The beginning where Pussyfoot isn't scared of him at all when he tries terrorizing him. He tries some more, but he just climbs up onto his back, kneads his fur, and then settles down. Becomes cute when he warms up to the kitten and kisses it on the forehead as he naps, and he licks him.
In "Scalp Trouble/Slightly Daffy" (the latter is a color remake of the former), Porky's a soldier at a fort, and Daffy's the general. Of course, Daffy's incredibly bossy and yells at the soldiers when they won't get up, and then he and Porky engage in typical hijinks trying to get out the door. On the way out, Daffy slips, and Porky catches him, bridal-style; Daffy bats his eyelashes at Porky, says, "Awwww, I didn't think you cared," and nuzzles his head against Porky's chin while Porky hugs him, laughing adorably. The fact that Porky and Daffy spend ninety percent of their cartoons trying to annoy and/or kill each other only serves to heighten the extreme levels of cute.

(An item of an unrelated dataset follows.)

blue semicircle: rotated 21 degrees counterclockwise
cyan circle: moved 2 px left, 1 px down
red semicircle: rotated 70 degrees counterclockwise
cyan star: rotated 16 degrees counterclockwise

This wouldn't have seemed so heartwarming if it wasn't the Daffy Duck that deserved his name, and when he was just starting out.
Later on a similar short called "Father of the Bird" was made, again starring Sylvester. In that one he steals a bird egg, but he doesn't have the heart to eat the little bird when it hatches because it calls him "Mama." Begrudgingly he lets it go, but it continues to follow him, and soon Sylvester's going out of his way to rescue it from all the danger it puts itself in.
A lot of the cartoons with Sam Sheepdog and Ralph Wolf count. They're locked in a perpetual fight for the sheep, but at the end of the day, they punchtheir clocks and leave together as the best of friends.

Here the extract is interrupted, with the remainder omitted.